Olá Amigos e leitores do BLOGCTVA.
Nesta última semana o FORUM do SAM ( Society for Airway Management) apresentou uma discussão bastante interessante. Um dos participantes relatou um caso onde o paciente desenvolveu um Bócio de grande volume que comprimia a via aérea e desviava a traqueia. A paciente se recusava à qualquer tipo de manipulação da via aérea acordada.
Os especialistas do SAM apresentaram vários aspectos da patologia e sugeriram várias técnicas de abordagem da via aérea, destacaram cuidados também com a ventilação e com a extubação. Para muitos ( mas não para todos) o mais importante era manter a respiração espontânea como forma de garantir a patência da via aérea.
Esta falta de consenso exemplifica que frente à algumas situações difíceis existem várias condutas aceitáveis, mas provavelmente nenhuma delas é isenta de riscos ou complicações. A decisão cabe ao profissional médico baseado nos dados clínicos do paciente, na sua experiência e nos equipamentos disponíveis.

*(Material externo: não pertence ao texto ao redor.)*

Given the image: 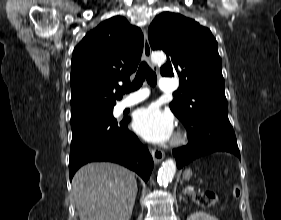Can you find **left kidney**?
Returning a JSON list of instances; mask_svg holds the SVG:
<instances>
[{
  "label": "left kidney",
  "instance_id": "5707ae66",
  "mask_svg": "<svg viewBox=\"0 0 281 220\" xmlns=\"http://www.w3.org/2000/svg\"><path fill=\"white\" fill-rule=\"evenodd\" d=\"M187 220H218L216 217L209 215L205 212L199 211L191 214Z\"/></svg>",
  "mask_w": 281,
  "mask_h": 220
}]
</instances>
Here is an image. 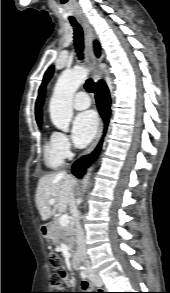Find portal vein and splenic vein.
I'll return each mask as SVG.
<instances>
[{"instance_id": "1", "label": "portal vein and splenic vein", "mask_w": 170, "mask_h": 293, "mask_svg": "<svg viewBox=\"0 0 170 293\" xmlns=\"http://www.w3.org/2000/svg\"><path fill=\"white\" fill-rule=\"evenodd\" d=\"M49 204L54 205L55 204V199L49 200ZM69 223H70V217L67 214H64V215L60 216L59 224H60L61 227H65Z\"/></svg>"}]
</instances>
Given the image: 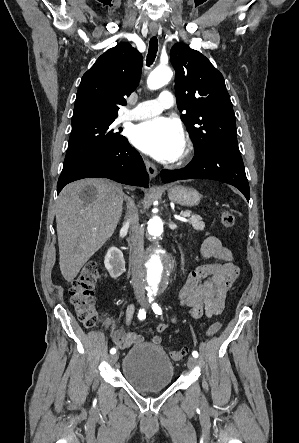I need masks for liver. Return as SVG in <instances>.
Returning <instances> with one entry per match:
<instances>
[{
    "label": "liver",
    "mask_w": 299,
    "mask_h": 443,
    "mask_svg": "<svg viewBox=\"0 0 299 443\" xmlns=\"http://www.w3.org/2000/svg\"><path fill=\"white\" fill-rule=\"evenodd\" d=\"M122 186L83 179L63 188L56 203L61 274L74 280L83 265L112 236L122 214Z\"/></svg>",
    "instance_id": "liver-1"
}]
</instances>
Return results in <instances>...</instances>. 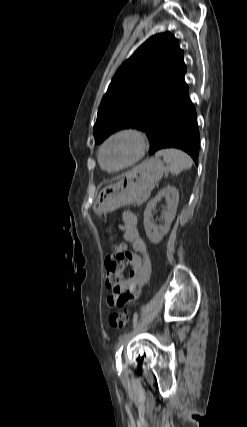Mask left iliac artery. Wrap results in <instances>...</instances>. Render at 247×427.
Returning a JSON list of instances; mask_svg holds the SVG:
<instances>
[{
  "mask_svg": "<svg viewBox=\"0 0 247 427\" xmlns=\"http://www.w3.org/2000/svg\"><path fill=\"white\" fill-rule=\"evenodd\" d=\"M130 334L131 333H126L125 335H123L120 338V340L118 342L117 349H116V356H115L116 357V366H117V369L121 368V353H122V350H123V345H124L125 341L127 340V338L129 337Z\"/></svg>",
  "mask_w": 247,
  "mask_h": 427,
  "instance_id": "obj_1",
  "label": "left iliac artery"
}]
</instances>
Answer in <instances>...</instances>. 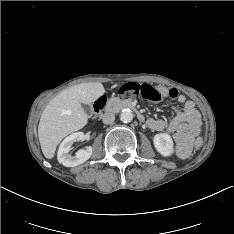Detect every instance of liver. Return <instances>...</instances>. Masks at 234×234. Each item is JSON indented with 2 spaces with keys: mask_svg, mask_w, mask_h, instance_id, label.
<instances>
[{
  "mask_svg": "<svg viewBox=\"0 0 234 234\" xmlns=\"http://www.w3.org/2000/svg\"><path fill=\"white\" fill-rule=\"evenodd\" d=\"M104 93L99 82L81 83L62 91L47 104L38 126V137L46 158H53L64 137L87 124L88 116L81 104L89 105Z\"/></svg>",
  "mask_w": 234,
  "mask_h": 234,
  "instance_id": "6515ba94",
  "label": "liver"
}]
</instances>
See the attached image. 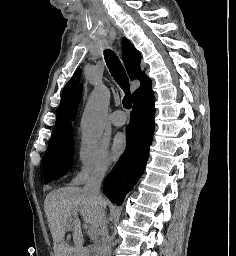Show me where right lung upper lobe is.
<instances>
[{
	"label": "right lung upper lobe",
	"instance_id": "obj_1",
	"mask_svg": "<svg viewBox=\"0 0 236 256\" xmlns=\"http://www.w3.org/2000/svg\"><path fill=\"white\" fill-rule=\"evenodd\" d=\"M122 55L128 75L131 79H139L141 86L133 92V101L151 87V80L144 72L140 74L141 55L125 37L122 39ZM80 79V71H77L64 87L61 102L57 111L54 133L51 141L64 138L72 133L70 123V107L73 94Z\"/></svg>",
	"mask_w": 236,
	"mask_h": 256
}]
</instances>
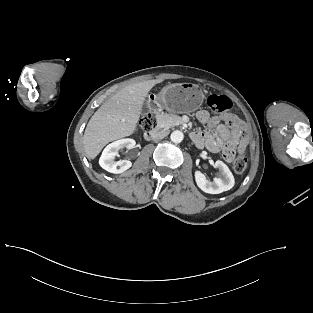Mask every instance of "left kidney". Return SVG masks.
<instances>
[{
    "mask_svg": "<svg viewBox=\"0 0 313 313\" xmlns=\"http://www.w3.org/2000/svg\"><path fill=\"white\" fill-rule=\"evenodd\" d=\"M215 167L219 169L220 175L213 180L206 178L202 172L195 171V181L197 186L206 193L219 194L230 190L235 184L233 174L225 163L218 160L215 162Z\"/></svg>",
    "mask_w": 313,
    "mask_h": 313,
    "instance_id": "5707ae66",
    "label": "left kidney"
}]
</instances>
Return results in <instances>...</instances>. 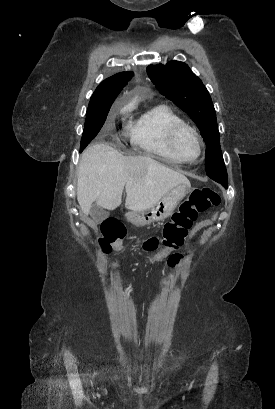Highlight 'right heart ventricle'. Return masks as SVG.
<instances>
[{"mask_svg":"<svg viewBox=\"0 0 275 409\" xmlns=\"http://www.w3.org/2000/svg\"><path fill=\"white\" fill-rule=\"evenodd\" d=\"M184 123L169 107L157 106L130 122L127 133L133 149L154 157H173L169 148L170 132Z\"/></svg>","mask_w":275,"mask_h":409,"instance_id":"obj_1","label":"right heart ventricle"}]
</instances>
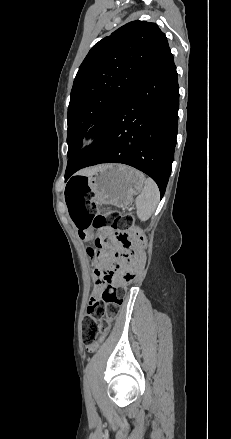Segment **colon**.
<instances>
[{"label":"colon","instance_id":"obj_1","mask_svg":"<svg viewBox=\"0 0 231 439\" xmlns=\"http://www.w3.org/2000/svg\"><path fill=\"white\" fill-rule=\"evenodd\" d=\"M65 195L71 217L82 235L93 229L99 232L96 241L108 240L107 234L100 231L111 227L116 232L115 241L121 248L114 258H106V270L102 275L108 287L90 303L83 319L82 339L87 346H92L107 335L112 321L118 315L125 288L133 282L142 267L146 240L134 226L132 216L115 210L97 213L91 201L93 192L86 180H72L66 186ZM124 263L125 267L118 274Z\"/></svg>","mask_w":231,"mask_h":439}]
</instances>
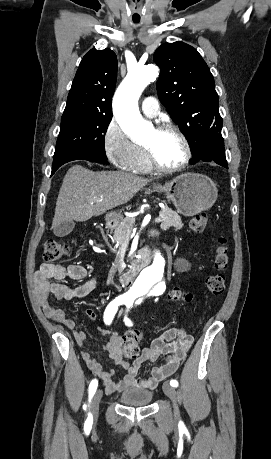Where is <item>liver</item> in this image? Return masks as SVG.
Instances as JSON below:
<instances>
[{"label": "liver", "mask_w": 271, "mask_h": 459, "mask_svg": "<svg viewBox=\"0 0 271 459\" xmlns=\"http://www.w3.org/2000/svg\"><path fill=\"white\" fill-rule=\"evenodd\" d=\"M150 180L126 172H91L82 166L68 170L59 190L52 228L67 222H86L127 204Z\"/></svg>", "instance_id": "obj_1"}]
</instances>
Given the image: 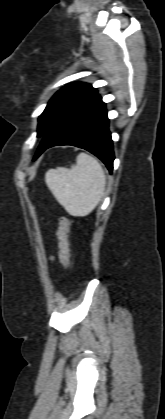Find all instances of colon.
<instances>
[{
	"label": "colon",
	"instance_id": "colon-1",
	"mask_svg": "<svg viewBox=\"0 0 165 419\" xmlns=\"http://www.w3.org/2000/svg\"><path fill=\"white\" fill-rule=\"evenodd\" d=\"M57 238L59 241L60 257L66 270H69L72 264L70 226L67 218L65 217H60L59 219Z\"/></svg>",
	"mask_w": 165,
	"mask_h": 419
}]
</instances>
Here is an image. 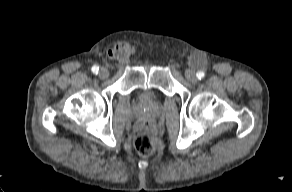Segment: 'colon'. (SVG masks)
<instances>
[{
    "label": "colon",
    "mask_w": 292,
    "mask_h": 192,
    "mask_svg": "<svg viewBox=\"0 0 292 192\" xmlns=\"http://www.w3.org/2000/svg\"><path fill=\"white\" fill-rule=\"evenodd\" d=\"M131 50L129 46L124 47ZM157 136L154 127L149 122L140 123L134 130V146L141 156H150L156 150Z\"/></svg>",
    "instance_id": "colon-1"
}]
</instances>
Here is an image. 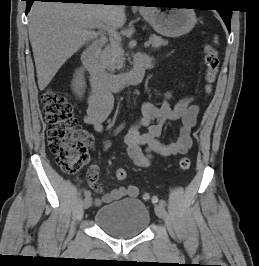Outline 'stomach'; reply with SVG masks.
Returning <instances> with one entry per match:
<instances>
[{
	"label": "stomach",
	"mask_w": 259,
	"mask_h": 266,
	"mask_svg": "<svg viewBox=\"0 0 259 266\" xmlns=\"http://www.w3.org/2000/svg\"><path fill=\"white\" fill-rule=\"evenodd\" d=\"M142 15L157 33L166 37L187 34L197 23L194 10L188 8L153 7L146 9Z\"/></svg>",
	"instance_id": "0dacf381"
}]
</instances>
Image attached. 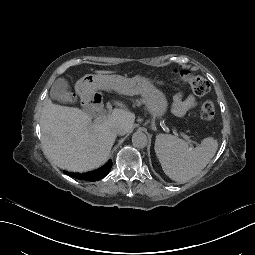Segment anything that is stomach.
Masks as SVG:
<instances>
[{
  "instance_id": "0dacf381",
  "label": "stomach",
  "mask_w": 255,
  "mask_h": 255,
  "mask_svg": "<svg viewBox=\"0 0 255 255\" xmlns=\"http://www.w3.org/2000/svg\"><path fill=\"white\" fill-rule=\"evenodd\" d=\"M120 86L121 93L127 95L139 94L143 96L145 107L154 121L153 127H157L165 114L164 104L168 101V96L165 91L158 89L148 78L141 75H136L125 80L122 79ZM110 88L117 90L119 83L112 81Z\"/></svg>"
}]
</instances>
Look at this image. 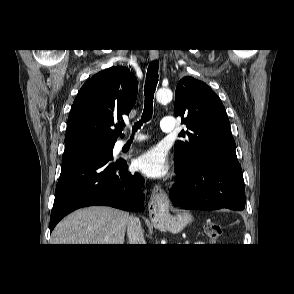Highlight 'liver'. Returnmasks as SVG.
Listing matches in <instances>:
<instances>
[{
	"mask_svg": "<svg viewBox=\"0 0 294 294\" xmlns=\"http://www.w3.org/2000/svg\"><path fill=\"white\" fill-rule=\"evenodd\" d=\"M129 213L111 207L79 209L53 230L51 244H123Z\"/></svg>",
	"mask_w": 294,
	"mask_h": 294,
	"instance_id": "1",
	"label": "liver"
}]
</instances>
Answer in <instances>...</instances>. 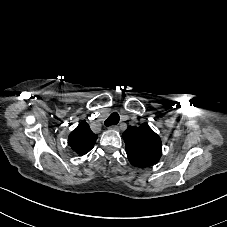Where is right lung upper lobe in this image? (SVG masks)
Instances as JSON below:
<instances>
[{"instance_id": "obj_1", "label": "right lung upper lobe", "mask_w": 227, "mask_h": 227, "mask_svg": "<svg viewBox=\"0 0 227 227\" xmlns=\"http://www.w3.org/2000/svg\"><path fill=\"white\" fill-rule=\"evenodd\" d=\"M97 137L98 136L91 131L89 125L85 121H82L78 127L70 133L68 145L78 155L82 156L94 147Z\"/></svg>"}]
</instances>
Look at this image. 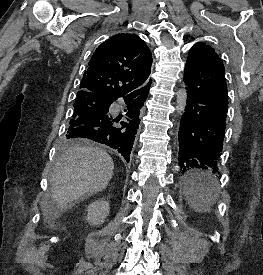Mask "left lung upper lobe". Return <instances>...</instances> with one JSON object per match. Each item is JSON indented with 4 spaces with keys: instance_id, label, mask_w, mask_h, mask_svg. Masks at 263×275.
<instances>
[{
    "instance_id": "left-lung-upper-lobe-1",
    "label": "left lung upper lobe",
    "mask_w": 263,
    "mask_h": 275,
    "mask_svg": "<svg viewBox=\"0 0 263 275\" xmlns=\"http://www.w3.org/2000/svg\"><path fill=\"white\" fill-rule=\"evenodd\" d=\"M205 49H209V50H214L212 47L206 45V44H203V43H196L191 49L190 51L192 50H205ZM189 51V52H190Z\"/></svg>"
}]
</instances>
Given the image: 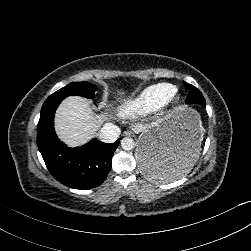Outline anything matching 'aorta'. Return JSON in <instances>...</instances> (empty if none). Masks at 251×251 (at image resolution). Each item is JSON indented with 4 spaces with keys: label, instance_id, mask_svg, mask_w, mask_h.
Masks as SVG:
<instances>
[{
    "label": "aorta",
    "instance_id": "762f6f07",
    "mask_svg": "<svg viewBox=\"0 0 251 251\" xmlns=\"http://www.w3.org/2000/svg\"><path fill=\"white\" fill-rule=\"evenodd\" d=\"M121 147L124 150H132L135 147V142L130 137H125L121 140Z\"/></svg>",
    "mask_w": 251,
    "mask_h": 251
}]
</instances>
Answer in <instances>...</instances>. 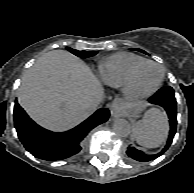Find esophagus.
I'll return each mask as SVG.
<instances>
[{"label": "esophagus", "mask_w": 194, "mask_h": 193, "mask_svg": "<svg viewBox=\"0 0 194 193\" xmlns=\"http://www.w3.org/2000/svg\"><path fill=\"white\" fill-rule=\"evenodd\" d=\"M109 108L112 115H118L123 108V103L120 99H115L110 103Z\"/></svg>", "instance_id": "1"}]
</instances>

Neste caso , o colega optou por uma indução anestésica, mas preservando a respiração espontânea, e utilizando um Fibroscópio Flexível para concretirar a intubação traqueal. A fibroscopia também auxiliou na extubação, observando a integridade e o funcionamento das cordas vocais no pós-operatório.
Nosso grupo também apresentou um relato de caso muito semelhante no encontro do SAM 2011 . Nossa saída foi um pouco diferente. Reproduzo o relato para a avaliação de vocês.
Grande Abraço à todos.
Equipe CTVA.
VIA AÉREA DIFÍCIL PREVISTA: ABORDAGEM SEGURA COM ANESTESIA TÓPICA E DISPOSITIVO OPTICO AIRTRAQ Ò.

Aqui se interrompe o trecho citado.